The mysql npm module creates one connection per client instance. Every database call opens a connection, runs the query, and you’re responsible for closing it. Under concurrent requests, connections pile up. MySQL has a max_connections setting – default 151 – and when you hit it, new queries fail.
I hit this in production. The app was handling maybe forty concurrent requests and MySQL started refusing connections. The error is Too many connections and there’s no graceful fallback. Queries fail.
The pool
generic-pool is a general-purpose object pool for Node.js. It manages a set of resources – create them, hand them out, take them back, destroy them. I wrapped the MySQL driver with it:
var mysql = require('mysql');
var GenericPool = require('generic-pool');
var pool = GenericPool.Pool({
name: 'db-pool',
create: function(cb) {
var conn = mysql.createClient(config);
conn.on('error', function(err) {
util.log('[db] ' + err);
});
cb(null, conn);
},
destroy: function(conn) {
conn.end();
},
max: config.poolSize || 5
});
Five connections in the pool by default. The create function makes a new MySQL client. The destroy function closes it. generic-pool handles the rest – queueing requests when all connections are busy, creating new ones up to max, recycling idle ones.
The wrapper
The pool’s acquire/release API is verbose for something you do on every query.
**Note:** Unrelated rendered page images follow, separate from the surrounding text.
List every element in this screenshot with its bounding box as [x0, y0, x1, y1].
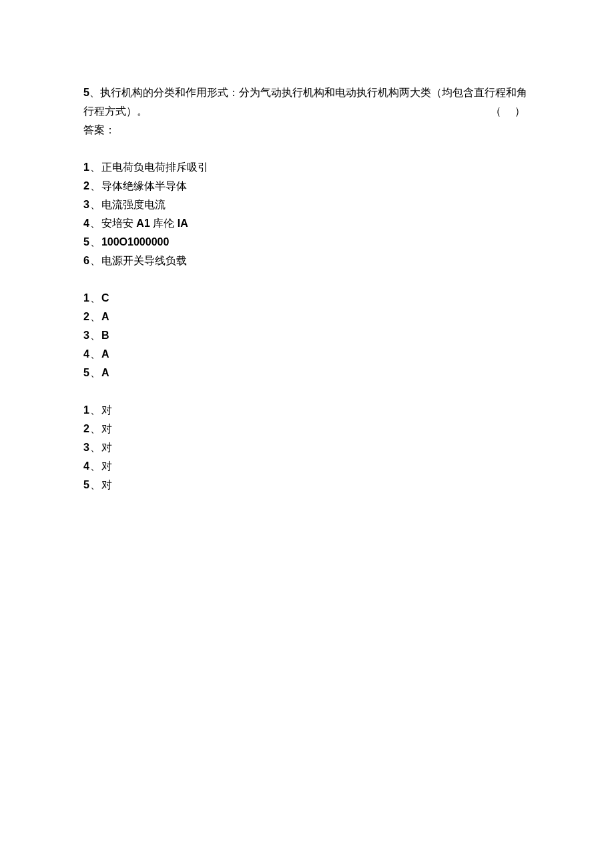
choice-5: 5、A	[83, 364, 531, 382]
fill-blank-3: 3、电流强度电流	[83, 195, 531, 214]
judge-1: 1、对	[83, 401, 531, 420]
fill-blank-1: 1、正电荷负电荷排斥吸引	[83, 158, 531, 177]
question-5-bracket: （ ）	[485, 102, 531, 121]
answer-label: 答案：	[83, 121, 531, 139]
question-5-line-1: 5、执行机构的分类和作用形式：分为气动执行机构和电动执行机构两大类（均包含直行程…	[83, 83, 531, 102]
choice-1: 1、C	[83, 289, 531, 308]
question-5-text-1: 执行机构的分类和作用形式：分为气动执行机构和电动执行机构两大类（均包含直行程和角	[100, 87, 527, 98]
fill-blank-4: 4、安培安 A1 库伦 IA	[83, 214, 531, 233]
judge-2: 2、对	[83, 420, 531, 438]
question-5-number: 5	[83, 87, 89, 98]
choice-3: 3、B	[83, 326, 531, 345]
question-5-line-2: 行程方式）。 （ ）	[83, 102, 531, 121]
judge-3: 3、对	[83, 438, 531, 457]
question-5-text-2: 行程方式）。	[83, 102, 485, 121]
judge-4: 4、对	[83, 457, 531, 476]
fill-blank-2: 2、导体绝缘体半导体	[83, 177, 531, 195]
choice-4: 4、A	[83, 345, 531, 364]
question-5-separator: 、	[89, 87, 100, 98]
fill-blank-5: 5、100O1000000	[83, 233, 531, 252]
fill-blank-6: 6、电源开关导线负载	[83, 252, 531, 270]
choice-2: 2、A	[83, 308, 531, 326]
judge-5: 5、对	[83, 476, 531, 494]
I wrapped it:
pool.query = function(sql, params, cb) {
if (typeof params === 'function') {
cb = params;
params = [];
}
pool.acquire(function(err, conn) {
if (err) return cb(err);
conn.query(sql, params, function(err, rows) {
pool.release(conn);
cb(err, rows);
});
});
};
Acquire a connection, run the query, release the connection. Every model in the app calls db.query(sql, params, callback) and doesn’t think about connections. The pool handles contention.
The params argument is optional – the typeof check lets you call db.query('show tables;', callback) without passing an empty array. Small thing but it matters when you have a lot of model files.
What changed
Five pooled connections replaced unlimited ad-hoc connections. The Too many connections error went away. Under the same load that was failing before, the pool queues requests instead of opening new connections. Fifty lines, one module, and the problem is gone.